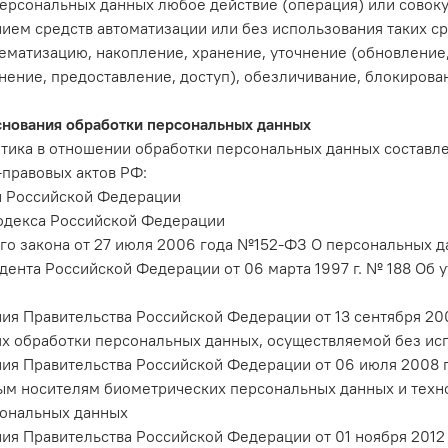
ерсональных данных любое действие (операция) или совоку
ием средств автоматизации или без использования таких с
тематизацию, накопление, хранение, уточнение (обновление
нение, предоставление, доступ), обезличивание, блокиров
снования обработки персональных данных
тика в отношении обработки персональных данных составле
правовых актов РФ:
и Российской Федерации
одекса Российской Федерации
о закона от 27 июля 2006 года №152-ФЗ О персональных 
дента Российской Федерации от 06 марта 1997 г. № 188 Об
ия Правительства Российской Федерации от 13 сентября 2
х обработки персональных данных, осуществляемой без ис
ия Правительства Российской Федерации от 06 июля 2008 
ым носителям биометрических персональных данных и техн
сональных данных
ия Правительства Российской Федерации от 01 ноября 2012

> [Task goal]
In your copy of the material, match every word exactly and include no pictures.

> [Response to the task]
ерсональных данных любое действие (операция) или совоку
ием средств автоматизации или без использования таких с
тематизацию, накопление, хранение, уточнение (обновление
нение, предоставление, доступ), обезличивание, блокиров
снования обработки персональных данных
тика в отношении обработки персональных данных составле
правовых актов РФ:
и Российской Федерации
одекса Российской Федерации
о закона от 27 июля 2006 года №152-ФЗ О персональных 
дента Российской Федерации от 06 марта 1997 г. № 188 Об
ия Правительства Российской Федерации от 13 сентября 2
х обработки персональных данных, осуществляемой без ис
ия Правительства Российской Федерации от 06 июля 2008 
ым носителям биометрических персональных данных и техн
сональных данных
ия Правительства Российской Федерации от 01 ноября 2012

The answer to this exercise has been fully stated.